Ineptitude at it's greatest.


----------



## Wade2Bosh (Mar 31, 2004)

nice layup by Q-Rich


----------



## Wade2Bosh (Mar 31, 2004)

Good start for JO


----------



## Wade2Bosh (Mar 31, 2004)

Mike with the and1


----------



## Wade2Bosh (Mar 31, 2004)

My goodness. Durant is unstoppable.


----------



## Wade County (Jun 22, 2003)

Durant killin it..


----------



## PoetLaureate (Feb 8, 2009)

Beas is so bad at moving without the ball. So bad. Did you see how Chalmers got doubled on the edge? Beasley could have quickly moved to an open spot on the floor for a jumper and bailed him out. Instead he kind of randomly moved somewhere, then went inside for no reason. He just has no floor awareness at all. Haslem has a clear edge on Beasley in this regard.


----------



## Jace (Sep 26, 2005)

Dwyane's a little bit crooked tonight.


----------



## Jace (Sep 26, 2005)

PoetLaureate said:


> Beas is so bad at moving without the ball. So bad. Did you see how Chalmers got doubled on the edge? Beasley could have quickly moved to an open spot on the floor for a jumper and bailed him out. Instead he kind of randomly moved somewhere, then went inside for no reason. He just has no floor awareness at all. Haslem has a clear edge on Beasley in this regard.


Absolutely. On that one cut to the basket he showed what could happen if he became aware of things like this, but it hardly shows. He's still a work in progress. He never really needed to move without the ball that much in college/high school.

How about that jump-ball call earlier? How in the world does a play like that result in a dual-foul call??


----------



## Wade County (Jun 22, 2003)

crap 1st quarter...


----------



## myst (Feb 22, 2006)

We're playing like we don't care again.


----------



## Jace (Sep 26, 2005)

We've been stuck at 16 pts for years. Maybe _we_ should sign Iverson.

Come on Joel, put 'em in...


----------



## PoetLaureate (Feb 8, 2009)

Heat picking up where they left off in the Nets game


----------



## Jace (Sep 26, 2005)

Are you ****ing kidding me?

Great.

You owe us 4 points Dwyane. 

Huge bail-out call though.
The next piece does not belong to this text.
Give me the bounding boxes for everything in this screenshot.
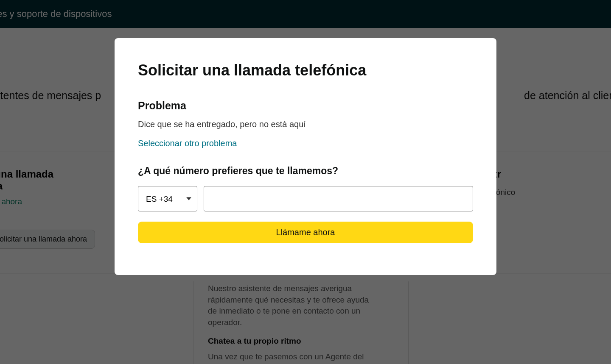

Durant was double-clutching and Wade barely grazed him after first getting all ball.


----------



## Wade County (Jun 22, 2003)

Did Wade just get ejected?


----------



## Wade2Bosh (Mar 31, 2004)

25-17 OKC after 1

Horrible end to the 1st quarter. Where will the offense come from tonight?


----------



## Wade2Bosh (Mar 31, 2004)

MB30 said:


> Did Wade just get ejected?


Nope. Just 1 tech.


----------



## PoetLaureate (Feb 8, 2009)

Times like this when an actual home crowd would help


----------



## myst (Feb 22, 2006)

One good thing came from that, Wade is pissed. I expect a good quarter from him.


----------



## Wade2Bosh (Mar 31, 2004)

Mike just cant get any rolls on his J so far this season.


----------



## PoetLaureate (Feb 8, 2009)

Will these goddamn shots stop going in and out for Beasley?


----------



## PoetLaureate (Feb 8, 2009)

Take it to the rim Beas


----------



## Wade2Bosh (Mar 31, 2004)

Ugly start continues..


----------



## BlackNRed (Feb 9, 2005)

lol Beasley sucks.


----------



## Jace (Sep 26, 2005)

Does Beasley practice shooting with weights on his wrists now? What's the deal?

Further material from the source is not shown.